The exterior of the Phyllis Wheatley YWCA in Washington, D.C.
April 10, 2019

4 African American Women's Clubs That Helped Write History

“When the history of the nineteenth century comes to be written, women will appear as organizers, and leaders of great organized movements among their own sex for the first time in the history of the world,” wrote journalist Jane Cunningham Croly in her circa-1898 book The History of the Women’s Club Movement in America. Though Croly’s words were referring to the white women’s clubs enjoying rapid expansion at the time, the emerging African American women’s club movement would offer further testament to their truth.

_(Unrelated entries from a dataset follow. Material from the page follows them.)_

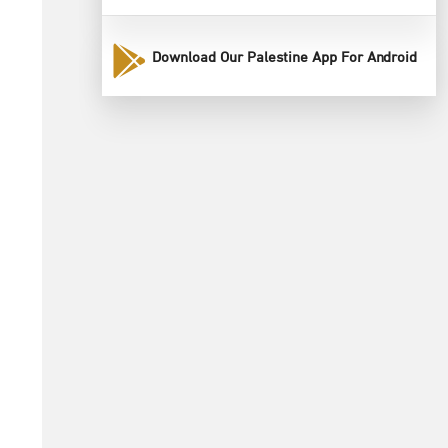
Download Our Palestine App For Android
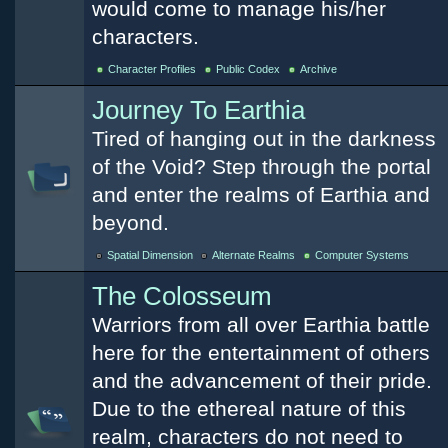
would come to manage his/her
characters.
Character Profiles
Public Codex
Archive
Journey To Earthia
Tired of hanging out in the darkness
of the Void? Step through the portal
and enter the realms of Earthia and
beyond.
Spatial Dimension
Alternate Realms
Computer Systems
The Colosseum
Warriors from all over Earthia battle
here for the entertainment of others
and the advancement of their pride.
Due to the ethereal nature of this
realm, characters do not need to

Throughout the 1890s, African American bellwether Ida B. Wells journeyed around the United States documenting and speaking out against lynching. In many of the towns she visited, she helped establish the first African American women’s clubs. Taking her cue, women everywhere began creating local clubs of their own, transforming a fledgling idea into a nationwide movement. Like other women’s clubs, these organizations sought to secure women’s suffrage and to empower women in their communities. However, combating racism was also a key issue for many, given the prevalence of Jim Crow laws at the time. Many clubs joined together in 1896 to create the National Association of Colored Women’s Clubs (NACWC), the oldest secular African American organization still in existence.

Not every club fulfilled precisely the same purpose. Some, like Los Angeles’ Wilfandel Club featured in the Winter 2019 issue of Preservation magazine, provided a glamorous space for female black community members to gather and celebrate. Others chose to champion specific issues, such as improving methods of waste disposal. Here are four more African American women’s clubs that helped write the history books.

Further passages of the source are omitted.